The best place to start is to get your qualification criteria straight, i.e., decide who counts as a qualified lead. 

For starters, your product’s trial users are the most qualified leads. These leads are called product-qualified leads (PQL) since they’ve tested your SaaS product firsthand. If they use your product regularly during the trial period, it’s a good indicator that the customer is deriving value from it. It solves a pain point.

When you’re certain about who qualifies as a lead, you’ll experience a higher lead conversion rate and better customer retention rate.

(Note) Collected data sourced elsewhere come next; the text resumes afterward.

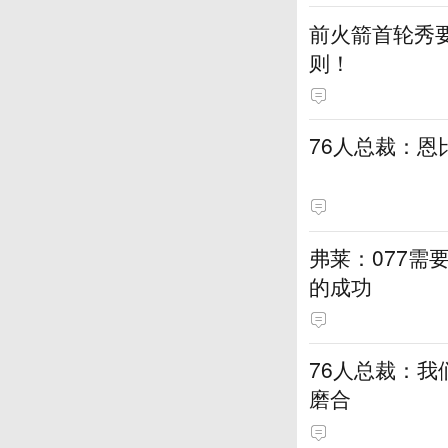
前火箭首轮秀要
则！
76人总裁：恩
弗莱：077需
的成功
76人总裁：我
磨合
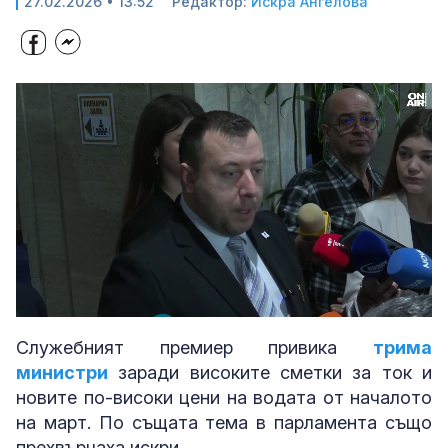
27.02.2026 • 13:52
Редактор:
Искра Ангелова
Loaded
:
Unmute
27.49%
Служебният премиер привика
трима
министри
заради високите сметки за ток и
новите по-високи цени на водата от началото
на март. По същата тема в парламента също
прехвърчаха искри.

10. Leverage AI-Driven Customer Insights

The advancement of Artificial Intelligence (AI) has ushered in a new era of data analysis and customer insights. AI-driven tools can sift through massive amounts of customer data in real time, identifying patterns that might be invisible to the human eye. This allows SaaS companies to proactively address potential issues before they lead to churn.

Here’s what you can do:

  • Deploy Predictive Analytics: Use AI-powered predictive analytics tools Amplitude and Mixpanel to analyze customer usage patterns. Such tools can forecast which customers are likely to churn based on subtle changes in their behavior, allowing you to take preemptive measures.
  • Automate Feedback Collection: Implement AI chatbots or automated surveys after specific touchpoints (like a failed transaction or a customer support interaction) to gather instant feedback. Quick feedback mechanisms allow for faster resolutions.
  • Personalize User Interactions: Leverage AI to tailor user experiences. For instance, if a user frequently uses a specific feature, AI can suggest related features they haven’t tried yet.

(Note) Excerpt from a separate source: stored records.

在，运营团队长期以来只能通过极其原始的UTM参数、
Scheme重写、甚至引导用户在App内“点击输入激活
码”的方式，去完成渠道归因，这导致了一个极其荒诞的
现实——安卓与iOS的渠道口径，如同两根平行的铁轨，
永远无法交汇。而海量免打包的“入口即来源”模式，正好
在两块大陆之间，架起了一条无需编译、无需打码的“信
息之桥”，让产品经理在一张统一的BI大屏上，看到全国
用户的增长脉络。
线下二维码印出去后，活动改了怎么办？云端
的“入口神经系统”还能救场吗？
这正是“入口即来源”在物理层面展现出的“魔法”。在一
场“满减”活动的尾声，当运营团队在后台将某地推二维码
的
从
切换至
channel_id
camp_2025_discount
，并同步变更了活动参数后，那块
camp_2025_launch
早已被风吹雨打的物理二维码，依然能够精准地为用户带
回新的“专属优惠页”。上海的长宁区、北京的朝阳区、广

By integrating AI-driven insights into your customer management strategy, you’re not just reacting to churn but predicting and preventing it. This proactive approach can significantly enhance customer satisfaction and loyalty.

FAQs

1. Why Is Churn Rate Important in SaaS?

Your SaaS product’s churn rate is important because it tells you the percentage of and frequency with which your customers unsubscribe from your product. It informs the growth of your business long-term.

2. How to Reduce Churn Rate in SaaS?

You can reduce churn rate in SaaS by investing in customer success personnel, setting up loyalty programs, monitoring your customer’s health scores, and attracting qualified leads. This article discusses nine effective techniques for churn prevention.

Wrapping Up

As the article reveals, there are several things you can do to reduce SaaS customer churn. Many of the ones mentioned in the article aren’t mutually exclusive. 

For example, your onboarding process has to be on point regardless of whether you’re paying attention to your highest-value customers. And you’ll need to monitor your customer health score while improving your SaaS product continuously.

Regardless, when you implement the strategies revealed in the article, you’ll retain more customers and keep churn to a minimum.